Media reports suggest OMCs could start a pilot of daily pricing for petrol and diesel from May 1 across 5 cities which would gradually be expanded to the entire country. This Should raise confidence over sustainability of deregulation and be positive for marketing margin outlook, hopefully not at the cost of disclosure. We continue to like IOCL/BPCL/HPCL as valuations are still reasonable and full year consolidated earnings should surprise positively.
Media reports suggest that the three public sector oil marketing companies (IOCL, BPCL, HPCL) are likely to introduce daily pricing for petrol and diesel from May 1, vs. fortnightly price revision currently, initially on a pilot basis across 5 cities viz. Puducherry, Vizag (in Andhra Pradesh), Udaipur (Rajasthan), Jamshedpur (Jharkhand) and Chandigarh.
Presumably, this would then be gradually expanded to cover all of India. Post diesel deregulation in October 2014, this is the next major step forward for the marketing business of oil marketing companies.
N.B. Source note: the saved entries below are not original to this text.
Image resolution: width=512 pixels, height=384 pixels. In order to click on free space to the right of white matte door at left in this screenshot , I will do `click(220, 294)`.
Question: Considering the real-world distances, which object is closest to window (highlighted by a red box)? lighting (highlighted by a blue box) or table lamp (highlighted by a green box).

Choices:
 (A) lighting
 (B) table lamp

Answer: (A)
While plans for daily pricing had been discussed before, it was expected to take longer to materialise. Daily pricing would improve confidence on sustainability of deregulation, as regular smaller changes should be easier to pass through if crude prices rise or rupee depreciates sharply. It might also reduce government intervention — despite deregulation, OMCs have refrained from raising prices around major state elections, including the most recent UP elections.
Daily pricing should give OMCs better flexibility/control, which should be positive for marketing margins in the medium to long run. Hopefully disclosure to investors on price build-up and marketing margins will not be compromised in the process.
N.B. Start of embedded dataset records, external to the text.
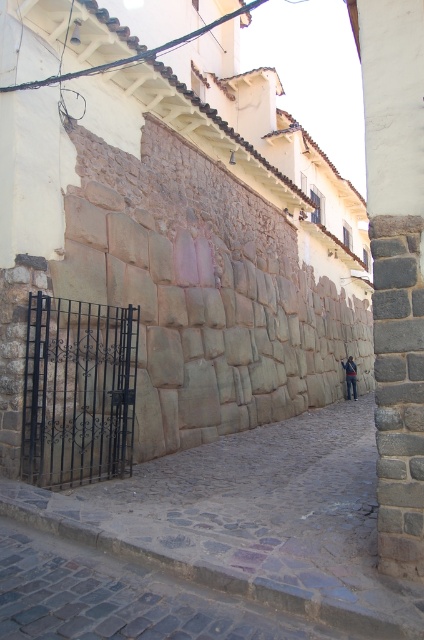 You are a delivery person carrying a package and need to walk through the gray cobblestone alley at center. There are blue denim jeans at center lying on the ground. Can you pass through the alley without stepping on the jeans?

The gray cobblestone alley at center is wider than the blue denim jeans at center, so you can walk through the alley while avoiding stepping on the jeans.

You are standing in the gray cobblestone alley at center and want to walk towards the blue denim jeans at center. Is the path clear for you to move forward?

The gray cobblestone alley at center is in front of blue denim jeans at center, so the path is clear for you to move forward.

In the scene shown: You are standing in front of the gray cobblestone alley at center and want to throw a ball to your friend who is 4 meters away from you. Can you reach your friend by throwing the ball from where you are?

The distance between you and your friend is 4 meters, but the gray cobblestone alley at center is only 3.95 meters away from the viewer. Therefore, the ball can reach your friend as the distance is slightly less than 4 meters.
We continue to like IOCL/BPCL/ HPCL as we believe the stocks are still reasonably valued at 8-10x forward P/E and 6-6.5x EV/EBITDA.
The implied valuation of marketing businesses at 11-12x on P/E basis, adjusted for inventory gains, are well below the lower end of valuation (~15x) for pure marketing companies globally. Though Q 4 standalone earnings are likely to be weaker, we expect full year consolidated earnings to surprise positively, especially for HPCL and BPCL.